Exercise description »
Read the entries that follow and give each one again precisely.

Material shown »
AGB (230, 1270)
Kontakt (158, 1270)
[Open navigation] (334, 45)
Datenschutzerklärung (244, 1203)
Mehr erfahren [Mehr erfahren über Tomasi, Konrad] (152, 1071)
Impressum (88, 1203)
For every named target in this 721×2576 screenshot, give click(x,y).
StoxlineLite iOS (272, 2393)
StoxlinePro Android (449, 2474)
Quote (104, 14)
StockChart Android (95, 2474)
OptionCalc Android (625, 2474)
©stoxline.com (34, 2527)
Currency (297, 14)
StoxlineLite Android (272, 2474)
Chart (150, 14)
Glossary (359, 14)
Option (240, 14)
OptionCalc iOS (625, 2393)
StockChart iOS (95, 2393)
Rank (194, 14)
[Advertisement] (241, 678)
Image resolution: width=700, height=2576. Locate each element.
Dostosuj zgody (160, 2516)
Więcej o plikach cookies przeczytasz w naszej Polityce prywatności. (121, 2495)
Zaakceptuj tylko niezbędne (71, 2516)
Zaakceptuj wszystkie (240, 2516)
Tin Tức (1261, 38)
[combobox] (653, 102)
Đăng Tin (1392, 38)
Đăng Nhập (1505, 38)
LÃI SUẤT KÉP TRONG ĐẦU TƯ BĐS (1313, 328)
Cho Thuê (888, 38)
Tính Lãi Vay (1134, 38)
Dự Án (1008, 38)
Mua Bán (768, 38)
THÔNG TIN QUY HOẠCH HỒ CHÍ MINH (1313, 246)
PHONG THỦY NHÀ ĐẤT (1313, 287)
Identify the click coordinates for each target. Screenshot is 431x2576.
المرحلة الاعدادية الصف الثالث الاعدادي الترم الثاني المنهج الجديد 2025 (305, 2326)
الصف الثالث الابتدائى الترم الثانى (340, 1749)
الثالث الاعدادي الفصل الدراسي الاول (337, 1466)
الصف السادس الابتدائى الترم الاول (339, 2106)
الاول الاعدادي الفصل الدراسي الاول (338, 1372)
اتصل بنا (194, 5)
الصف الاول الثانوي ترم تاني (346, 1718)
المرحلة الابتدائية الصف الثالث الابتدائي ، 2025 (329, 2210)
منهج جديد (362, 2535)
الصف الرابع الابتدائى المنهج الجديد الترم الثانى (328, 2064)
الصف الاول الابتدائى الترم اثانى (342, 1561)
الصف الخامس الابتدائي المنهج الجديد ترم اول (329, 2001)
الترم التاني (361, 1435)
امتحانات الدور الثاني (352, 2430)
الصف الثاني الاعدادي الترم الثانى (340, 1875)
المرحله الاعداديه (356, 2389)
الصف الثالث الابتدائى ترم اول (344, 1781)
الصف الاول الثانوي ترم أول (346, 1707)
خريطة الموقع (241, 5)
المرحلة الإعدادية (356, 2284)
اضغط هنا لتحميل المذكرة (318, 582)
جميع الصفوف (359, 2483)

Result for this exercise »
AGB (230, 1270)
Kontakt (158, 1270)
[Open navigation] (334, 45)
Datenschutzerklärung (244, 1203)
Mehr erfahren [Mehr erfahren über Tomasi, Konrad] (152, 1071)
Impressum (88, 1203)
For every named target in this 721×2576 screenshot, give click(x,y).
StoxlineLite iOS (272, 2393)
StoxlinePro Android (449, 2474)
Quote (104, 14)
StockChart Android (95, 2474)
OptionCalc Android (625, 2474)
©stoxline.com (34, 2527)
Currency (297, 14)
StoxlineLite Android (272, 2474)
Chart (150, 14)
Glossary (359, 14)
Option (240, 14)
OptionCalc iOS (625, 2393)
StockChart iOS (95, 2393)
Rank (194, 14)
[Advertisement] (241, 678)
Image resolution: width=700, height=2576. Locate each element.
Dostosuj zgody (160, 2516)
Więcej o plikach cookies przeczytasz w naszej Polityce prywatności. (121, 2495)
Zaakceptuj tylko niezbędne (71, 2516)
Zaakceptuj wszystkie (240, 2516)
Tin Tức (1261, 38)
[combobox] (653, 102)
Đăng Tin (1392, 38)
Đăng Nhập (1505, 38)
LÃI SUẤT KÉP TRONG ĐẦU TƯ BĐS (1313, 328)
Cho Thuê (888, 38)
Tính Lãi Vay (1134, 38)
Dự Án (1008, 38)
Mua Bán (768, 38)
THÔNG TIN QUY HOẠCH HỒ CHÍ MINH (1313, 246)
PHONG THỦY NHÀ ĐẤT (1313, 287)
Identify the click coordinates for each target. Screenshot is 431x2576.
المرحلة الاعدادية الصف الثالث الاعدادي الترم الثاني المنهج الجديد 2025 (305, 2326)
الصف الثالث الابتدائى الترم الثانى (340, 1749)
الثالث الاعدادي الفصل الدراسي الاول (337, 1466)
الصف السادس الابتدائى الترم الاول (339, 2106)
الاول الاعدادي الفصل الدراسي الاول (338, 1372)
اتصل بنا (194, 5)
الصف الاول الثانوي ترم تاني (346, 1718)
المرحلة الابتدائية الصف الثالث الابتدائي ، 2025 (329, 2210)
منهج جديد (362, 2535)
الصف الرابع الابتدائى المنهج الجديد الترم الثانى (328, 2064)
الصف الاول الابتدائى الترم اثانى (342, 1561)
الصف الخامس الابتدائي المنهج الجديد ترم اول (329, 2001)
الترم التاني (361, 1435)
امتحانات الدور الثاني (352, 2430)
الصف الثاني الاعدادي الترم الثانى (340, 1875)
المرحله الاعداديه (356, 2389)
الصف الثالث الابتدائى ترم اول (344, 1781)
الصف الاول الثانوي ترم أول (346, 1707)
خريطة الموقع (241, 5)
المرحلة الإعدادية (356, 2284)
اضغط هنا لتحميل المذكرة (318, 582)
جميع الصفوف (359, 2483)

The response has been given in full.